On the bottom, there is a USB-C port, speaker, microphone, and a 3.5 mm audio jack. On the top, there is a second microphone. On the left side are the volume buttons and a slot for two SIM cards and a MicroSD memory card up to 256 GB. On the right side is the power button.

The Oppo F17 Pro was sold in 4 colors: Magic Blue, Matte Black, Metallic White, and Matte Gold.

The Oppo Reno4 F and A93 were sold in Matte Black and Metallic White.

== Specifications ==

=== Hardware ===

==== Platform ====
The smartphones are powered by a MediaTek Helio P95 processor and a PowerVR GM9446 GPU.

==== Battery ====
The Oppo Reno4 Lite and F17 Pro feature a 4015 mAh battery with support for 30W VOOC 4.0 fast charging.

The Oppo Reno4 F and A93 feature a 4000 mAh battery with support for 18W fast charging.

==== Camera ====
The smartphones feature a quad main camera setup: 48 MP, (wide) + 8 MP, (ultrawide) with a 119˚ field of view + 2 MP, (macro) + 2 MP, (depth) with phase detection autofocus and 4K video recording capabilities at 30fps. Additionally, the smartphones feature a dual front-facing camera: 16 MP, (wide) + 2 MP, (depth) capable of recording 1080p video at 30fps.

==== Display ====
The Reno4 Lite features an AMOLED display, while the other models feature a Super AMOLED display; a 6.43" diagonal screen, FullHD+ resolution (2400 × 1080) with a pixel density of 409 ppi, a 20:9 aspect ratio, and an oval pill-shaped cutout for the dual front camera located in the upper-left corner.

All models feature an under-display optical fingerprint scanner.

==== Memory ====
The smartphones were sold in an 8/128 GB configuration.

=== Software ===
The smartphones were launched with ColorOS 7.2 based on Android 10. They were updated to ColorOS 12 based on Android 12.

== Special variants ==

=== Oppo F17 Pro Diwali Edition ===
The Oppo F17 Pro Diwali Edition is a special version of the Oppo F17 Pro dedicated to the Indian festival of Diwali.

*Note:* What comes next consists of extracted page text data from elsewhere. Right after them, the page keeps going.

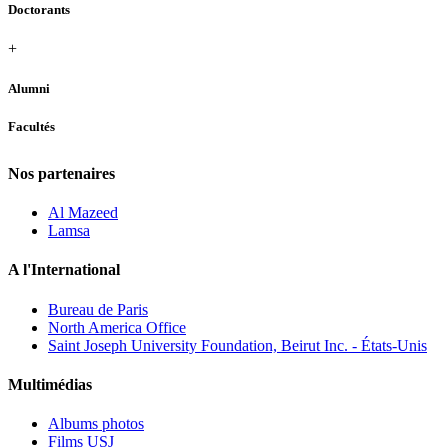
Doctorants
+
Alumni
Facultés
Nos partenaires
Al Mazeed
Lamsa
A l'International
Bureau de Paris
North America Office
Saint Joseph University Foundation, Beirut Inc. - États-Unis
Multimédias
Albums photos
Films USJ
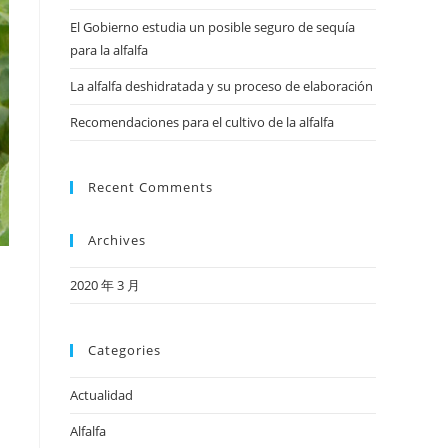
El Gobierno estudia un posible seguro de sequía
para la alfalfa
La alfalfa deshidratada y su proceso de elaboración
Recomendaciones para el cultivo de la alfalfa
Recent Comments
Archives
2020 年 3 月
Categories
Actualidad
Alfalfa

Features of this version include a new Matte Gold color, matching system wallpapers, a stylized case included in the box, and a free 10000 mAh power bank supporting 18W fast charging. Pre-orders on Amazon.in began on October 19, with sales starting on October 23, 2020.